Fan-Out: The Hard Part
Fan-out is where real-time systems break. A user posts in a group with 50,000 members. That’s 50,000 push operations triggered by a single write.
Fan-Out on Write vs Fan-Out on Read
graph TD
subgraph "Fan-Out on Write"
A1[Message arrives] --> B1[Resolve 50K members]
B1 --> C1[Push to each member's channel]
C1 --> D1["Latency: high write, instant read"]
end
subgraph "Fan-Out on Read"
A2[Message arrives] --> B2[Store in channel]
B2 --> C2[Client polls/subscribes to channel]
C2 --> D2["Latency: instant write, read fetches"]
endFan-out on write (push model): when a message arrives, immediately resolve all recipients and push to each one. This is what Twitter originally did — and it broke at Bieber-scale.
Fan-out on read (pull model): store the message once, and each client fetches from channels they’re subscribed to. Less write amplification, but higher read latency.
The hybrid approach (what actually works): fan-out on write for small groups (< 1,000 members), fan-out on read for large channels.

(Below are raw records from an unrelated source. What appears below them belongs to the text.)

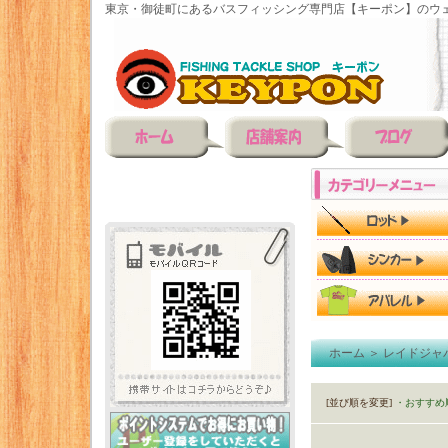
東京・御徒町にあるバスフィッシング専門店【キーポン】のウェ
ホーム
＞
レイドジャ
[並び順を変更]
・おすすめ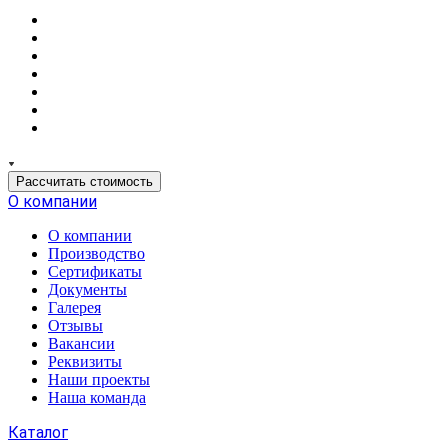
Рассчитать стоимость
О компании
О компании
Производство
Сертификаты
Документы
Галерея
Отзывы
Вакансии
Реквизиты
Наши проекты
Наша команда
Каталог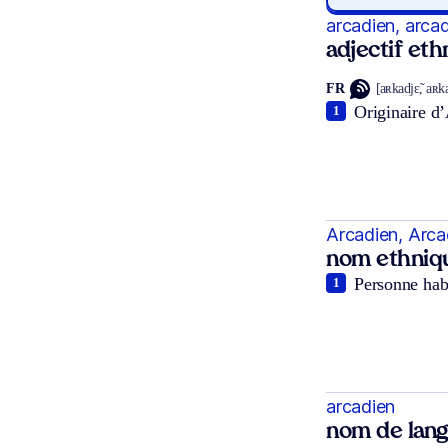
arcadien, arca
adjectif et
FR
[aʀkadjɛ̃, aʀk
Originaire d’
1
Arcadien, Arca
nom ethniq
Personne habi
1
arcadien
nom de lan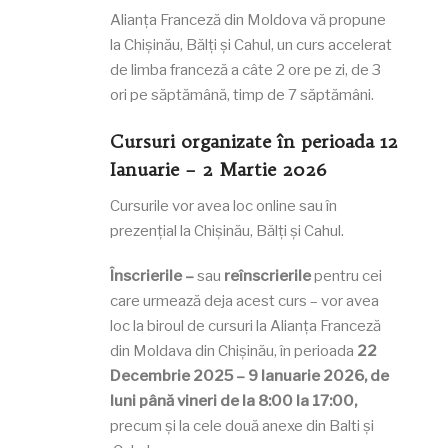
Alianța Franceză din Moldova vă propune
la Chișinău, Bălți și Cahul, un curs accelerat
de limba franceză a câte 2 ore pe zi, de 3
ori pe săptămână, timp de 7 săptămâni.
Cursuri organizate în perioada 12
Ianuarie
– 2 Martie 2026
Cursurile vor avea loc online sau în
prezențial la Chișinău, Bălți și Cahul.
Înscrierile –
sau
reînscrierile
pentru cei
care urmează deja acest curs – vor avea
loc la biroul de cursuri la Alianța Franceză
din Moldava din Chișinău, în perioada
22
Decembrie 2025 – 9 Ianuarie 2026,
de
luni până vineri de la 8:00 la 17:00,
precum și la cele două anexe din Balti și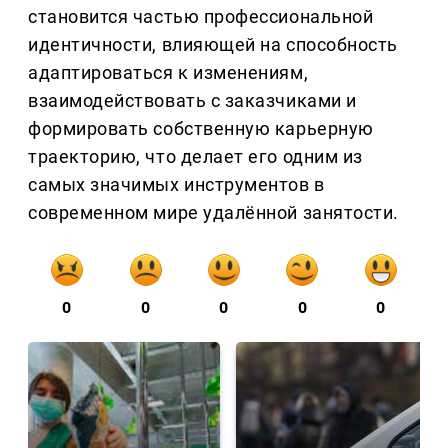
становится частью профессиональной
идентичности, влияющей на способность
адаптироваться к изменениям,
взаимодействовать с заказчиками и
формировать собственную карьерную
траекторию, что делает его одним из
самых значимых инструментов в
современном мире удалённой занятости.
0
0
0
0
0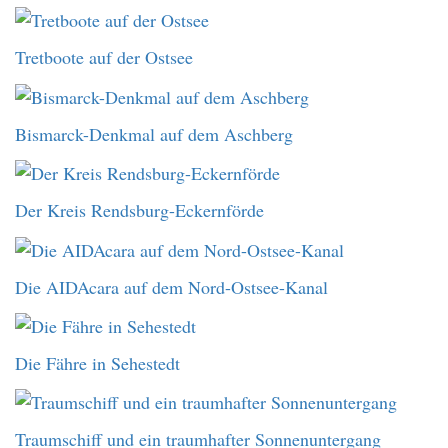
Tretboote auf der Ostsee
Bismarck-Denkmal auf dem Aschberg
Der Kreis Rendsburg-Eckernförde
Die AIDAcara auf dem Nord-Ostsee-Kanal
Die Fähre in Sehestedt
Traumschiff und ein traumhafter Sonnenuntergang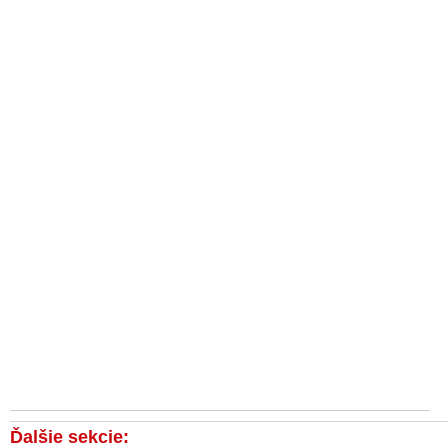
Ďalšie sekcie: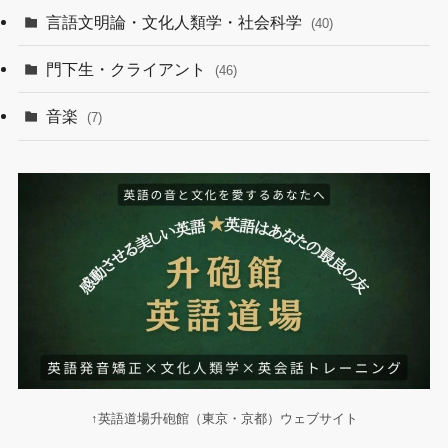
言語文明論・文化人類学・社会科学
(40)
門下生・クライアント
(46)
音楽
(7)
↑英語道場升砲館（東京・京都）ウェブサイト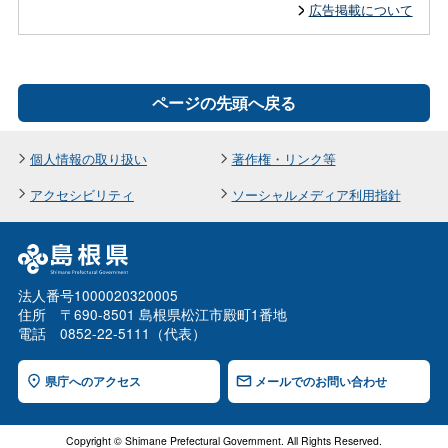
広告掲載について
ページの先頭へ戻る
個人情報の取り扱い
著作権・リンク等
アクセシビリティ
ソーシャルメディア利用指針
法人番号1000020320005
住所 〒690-8501 島根県松江市殿町1番地
電話 0852-22-5111（代表）
県庁へのアクセス
メールでのお問い合わせ
Copyright © Shimane Prefectural Government. All Rights Reserved.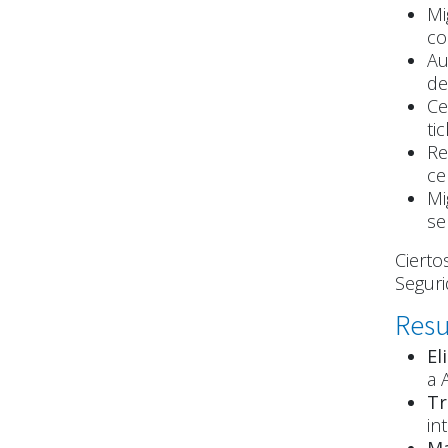
Mi
co
Au
de
Ce
ti
Re
ce
Mi
ser
Cierto
Seguri
Resu
El
a 
Tr
in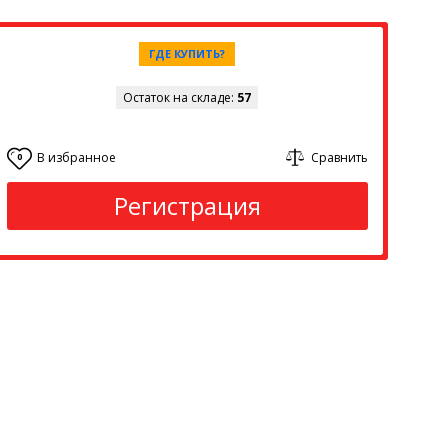
ГДЕ КУПИТЬ?
Остаток на складе:
57
В избранное
Сравнить
0
Регистрация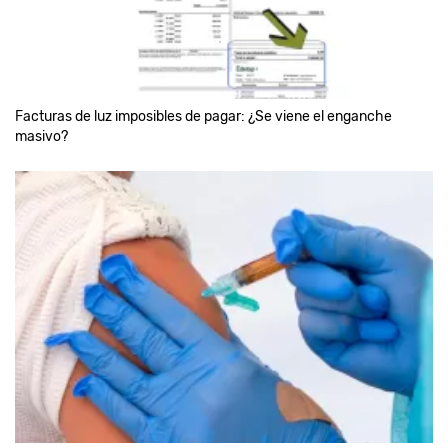
Facturas de luz imposibles de pagar: ¿Se viene el enganche
masivo?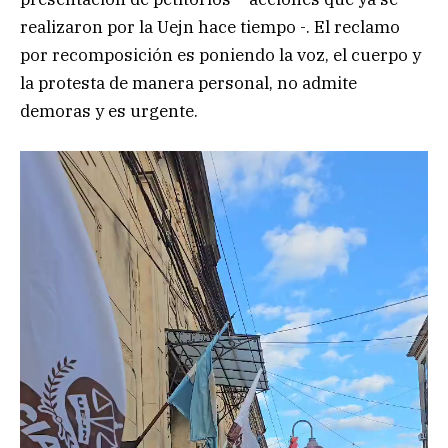
realizaron por la Uejn hace tiempo -. El reclamo
por recomposición es poniendo la voz, el cuerpo y
la protesta de manera personal, no admite
demoras y es urgente.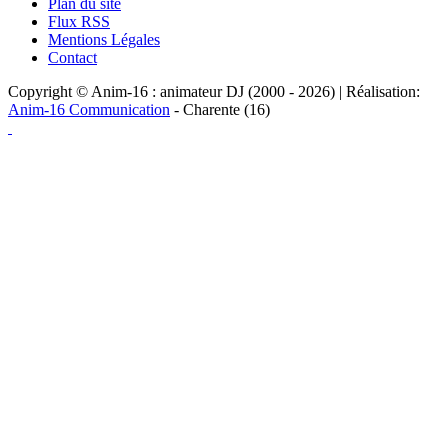
Plan du site
Flux RSS
Mentions Légales
Contact
Copyright © Anim-16 : animateur DJ (2000 - 2026) | Réalisation:
Anim-16 Communication
- Charente (16)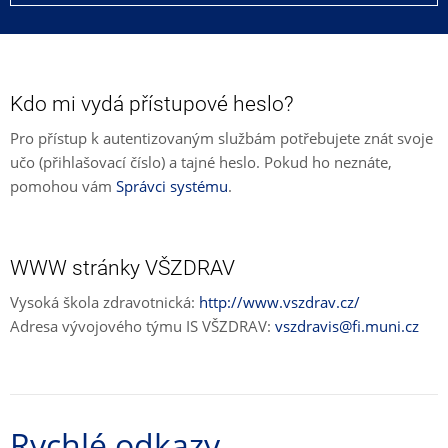
Kdo mi vydá přístupové heslo?
Pro přístup k autentizovaným službám potřebujete znát svoje
učo (přihlašovací číslo) a tajné heslo. Pokud ho neznáte,
pomohou vám
Správci systému
.
WWW stránky VŠZDRAV
Vysoká škola zdravotnická:
http://www.vszdrav.cz/
Adresa vývojového týmu IS VŠZDRAV:
vszdravis@fi.muni.cz
Rychlé odkazy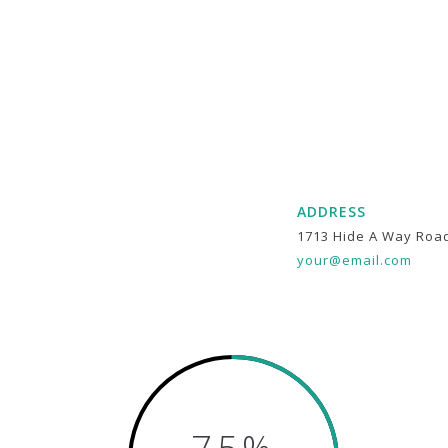
ADDRESS
1713 Hide A Way Roa
your@email.com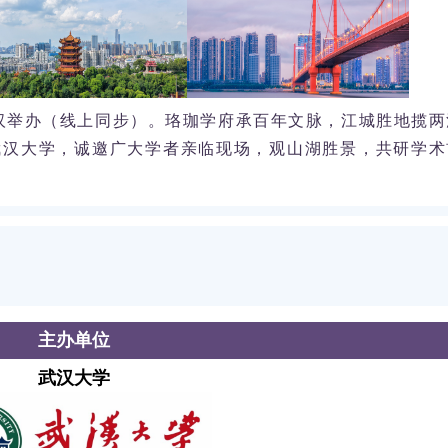
国・武汉举办（线上同步）。珞珈学府承百年文脉，江城胜地揽
武汉大学，诚邀广大学者亲临现场，观山湖胜景，共研学术
主办单位
武汉大学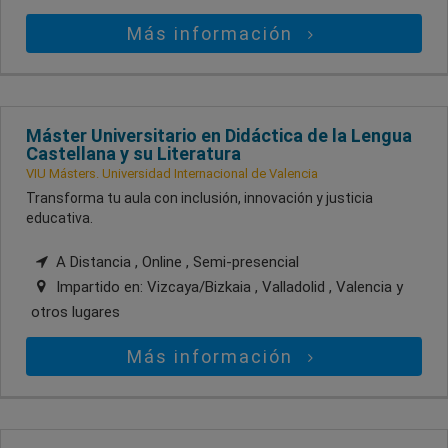
Más información
Máster Universitario en Didáctica de la Lengua
Castellana y su Literatura
VIU Másters. Universidad Internacional de Valencia
Transforma tu aula con inclusión, innovación y justicia
educativa.
A Distancia , Online , Semi-presencial
Impartido en:
Vizcaya/Bizkaia , Valladolid , Valencia
y
otros lugares
Más información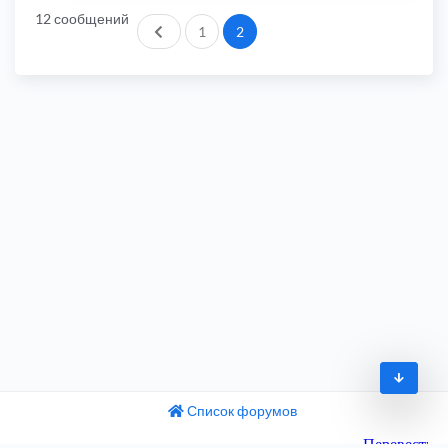
12 сообщений
Пред.
1
2
Список форумов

const FANOUT_THRESHOLD = 1000;
async function deliverMessage(channelId: string, message: any): Promise<void> {
const memberCount = await redis.scard(`channel:${channelId}:members`);
if (memberCount <= FANOUT_THRESHOLD) {
// Small channel: push to each member immediately
await fanOutOnWrite(channelId, message);
} else {
// Large channel: store and let clients pull
await fanOutOnRead(channelId, message);
}
}
async function fanOutOnWrite(channelId: string, message: any): Promise<void> {
// Store message
await redis.xadd(
`messages:${channelId}`,
'*',
'data', JSON.stringify(message)
);
// Get all member IDs
const members = await redis.smembers(`channel:${channelId}:members`);
// Push to each member's personal channel
// Batch into chunks to avoid overwhelming Redis
const BATCH = 500;
for (let i = 0; i < members.length; i += BATCH) {
const batch = members.slice(i, i + BATCH);
const pipeline = redis.pipeline();
for (const userId of batch) {
pipeline.publish(`user:${userId}`, JSON.stringify({
type: 'message',
channel: channelId,
payload: message,
}));
}
await pipeline.exec();
}
}
async function fanOutOnRead(channelId: string, message: any): Promise<void> {
// Just store the message — clients subscribe to the channel directly
await redis.xadd(
`messages:${channelId}`,
'*',
'data', JSON.stringify(message)
);
// Publish a lightweight notification to the channel
await pubsub.publish(`channel:${channelId}`, JSON.stringify({
type: 'new_message',
channel: channelId,
messageId: message.id,
// Don't include full payload — client fetches it
}));
}Presence: Who’s Online?
Presence tracking answers “who’s online right now?” — essential for chat, collaboration, and gaming.
Redis Sorted Set for Presence
class PresenceService {
private redis: Redis;
private readonly TTL = 60; // seconds
constructor(redis: Redis) {
this.redis = redis;
}
// Called on connect and every heartbeat interval
async setOnline(userId: string): Promise<void> {
const now = Date.now();
await this.redis.zadd('presence:online', now, userId);
}
// Called on disconnect
async setOffline(userId: string): Promise<void> {
await this.redis.zrem('presence:online', userId);
// Notify subscribers
await this.redis.publish('presence', JSON.stringify({
userId,
status: 'offline',
timestamp: Date.now(),
}));
}
// Get all online users (with stale cleanup)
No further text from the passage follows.